Inman

Court orders Quicken Loans to refund mortgage interest

A U.S. appeals court in San Francisco ruled that California may force Quicken Loans Inc. to provide refunds to customers it allegedly overcharged on mortgage interest, media reports said Wednesday.

Monday’s decision by a three-judge panel of the Ninth Circuit Court of Appeals may cost Livonia, Mich.-based Quicken, the largest Web-based direct mortgage lender, millions of dollars, reports said.

The outcome differs from a decision by another Ninth Circuit panel last August involving Wells Fargo, the No. 5 U.S. bank, media reports said.

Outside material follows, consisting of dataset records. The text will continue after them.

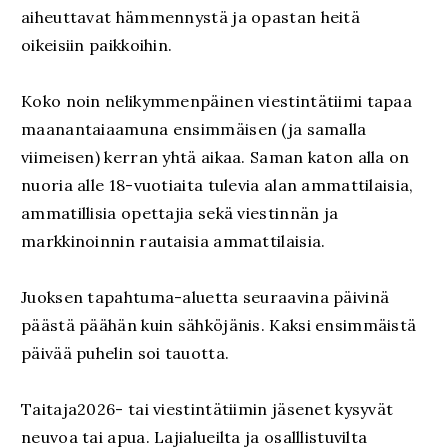
aiheuttavat hämmennystä ja opastan heitä
oikeisiin paikkoihin.
Koko noin nelikymmenpäinen viestintätiimi tapaa
maanantaiaamuna ensimmäisen (ja samalla
viimeisen) kerran yhtä aikaa. Saman katon alla on
nuoria alle 18-vuotiaita tulevia alan ammattilaisia,
ammatillisia opettajia sekä viestinnän ja
markkinoinnin rautaisia ammattilaisia.
Juoksen tapahtuma-aluetta seuraavina päivinä
päästä päähän kuin sähköjänis. Kaksi ensimmäistä
päivää puhelin soi tauotta.
Taitaja2026- tai viestintätiimin jäsenet kysyvät
neuvoa tai apua. Lajialueilta ja osalllistuvilta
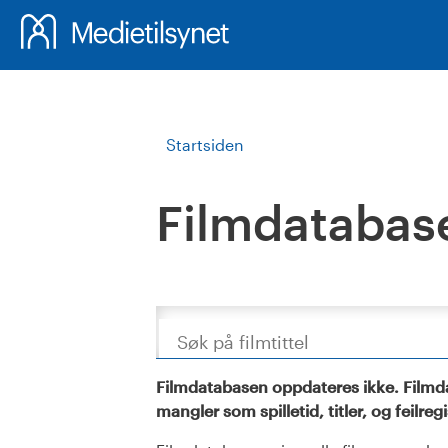
Startsiden
Filmdatabas
Søk
Filmdatabasen oppdateres ikke. Filmda
mangler som spilletid, titler, og feilreg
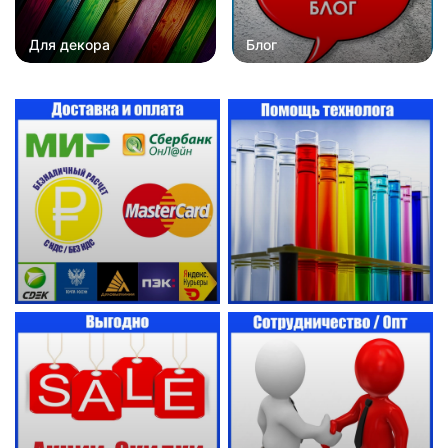
Для декора
Блог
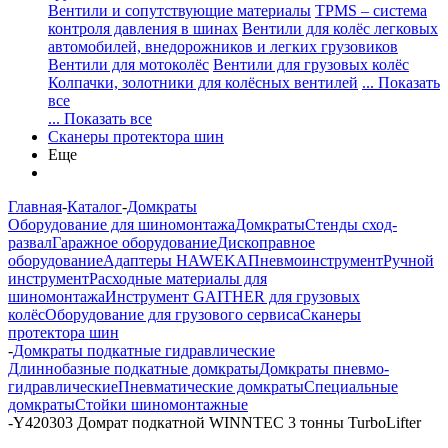
Вентили и сопутствующие материалы
TPMS – система
контроля давления в шинах
Вентили для колёс легковых
автомобилей, внедорожников и легких грузовиков
Вентили для мотоколёс
Вентили для грузовых колёс
Колпачки, золотники для колёсных вентилей
... Показать
все
... Показать все
Сканеры протектора шин
Еще
Главная
-
Каталог
-
Домкраты
Оборудование для шиномонтажа
Домкраты
Стенды сход-
развал
Гаражное оборудование
Дископравное
оборудование
Адаптеры HAWEKA
Пневмоинструмент
Ручной
инструмент
Расходные материалы для
шиномонтажа
Инструмент GAITHER для грузовых
колёс
Оборудование для грузового сервиса
Сканеры
протектора шин
-
Домкраты подкатные гидравлические
Длиннобазные подкатные домкраты
Домкраты пневмо-
гидравлические
Пневматические домкраты
Специальные
домкраты
Стойки шиномонтажные
-
Y420303 Домрат подкатной WINNTEC 3 тонны TurboLifter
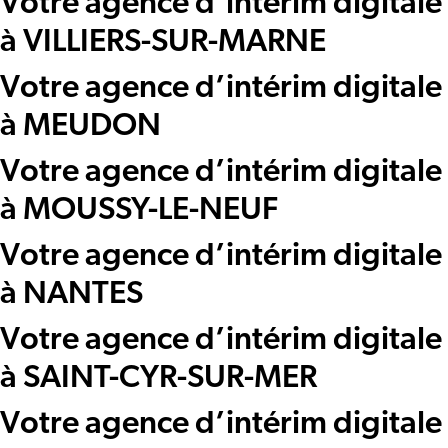
Votre agence d’intérim digitale
à VILLIERS-SUR-MARNE
Votre agence d’intérim digitale
à MEUDON
Votre agence d’intérim digitale
à MOUSSY-LE-NEUF
Votre agence d’intérim digitale
à NANTES
Votre agence d’intérim digitale
à SAINT-CYR-SUR-MER
Votre agence d’intérim digitale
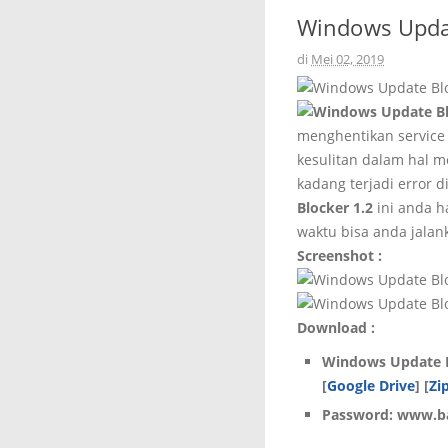
Windows Updat
di
Mei 02, 2019
menghentikan service
kesulitan dalam hal 
kadang terjadi error
Blocker 1.2
ini anda h
waktu bisa anda jalan
Screenshot :
Download :
Windows Update B
[
Google Drive
] [
Zi
Password: www.ba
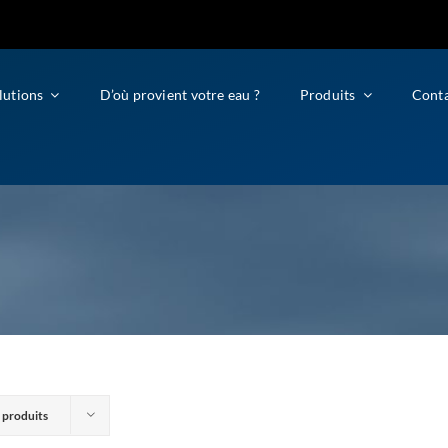
lutions
D’où provient votre eau ?
Produits
Cont
 produits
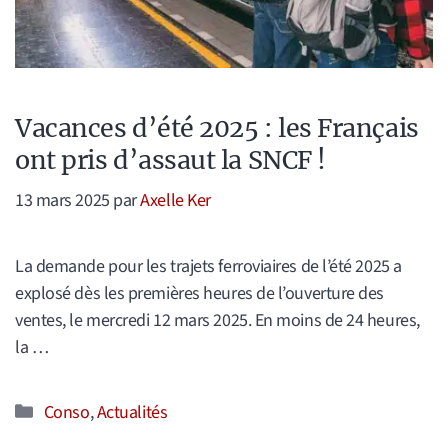
Vacances d’été 2025 : les Français
ont pris d’assaut la SNCF !
13 mars 2025
par
Axelle Ker
La demande pour les trajets ferroviaires de l’été 2025 a
explosé dès les premières heures de l’ouverture des
ventes, le mercredi 12 mars 2025. En moins de 24 heures,
la …
Catégories
Conso
,
Actualités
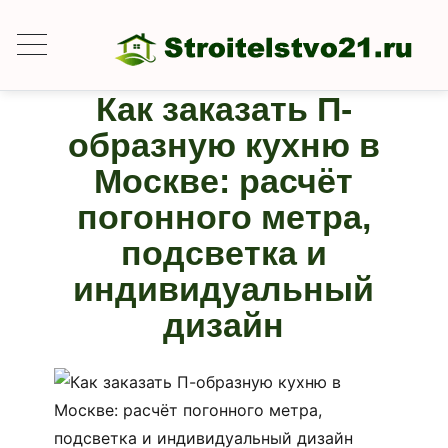
Как заказать П-
образную кухню в
Москве: расчёт
погонного метра,
подсветка и
индивидуальный
дизайн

That panel ruled that weaker federal laws applied to Wells Fargo because states could not regulate operating units of nationally chartered banks, according to reports.

A call to a Quicken representative was not returned by press time.

Quicken Chairman Dan Gilbert told the Los Angeles Times that Quicken may appeal to the U.S. Supreme Court, or lobby California Gov. Arnold Schwarzenegger and lawmakers to change state lending law retroactively, Reuters reported.

California law used to bar lenders from charging interest more than one day before mortgages were recorded in county offices, a process that could take weeks, media reports said.

The law was changed in 2003 to let interest accrue one day before a lender disburses loan proceeds, according to reports.

California, however, argued that Quicken had received interest payments that violated the earlier law, and sought refunds as far back as Oct. 14, 1999, according to reports.

The appeals court panel rejected Quicken’s argument that the state statutes were pre-empted by federal law, and amounted to an unlawful taking that violated the U.S. Constitution, reports said.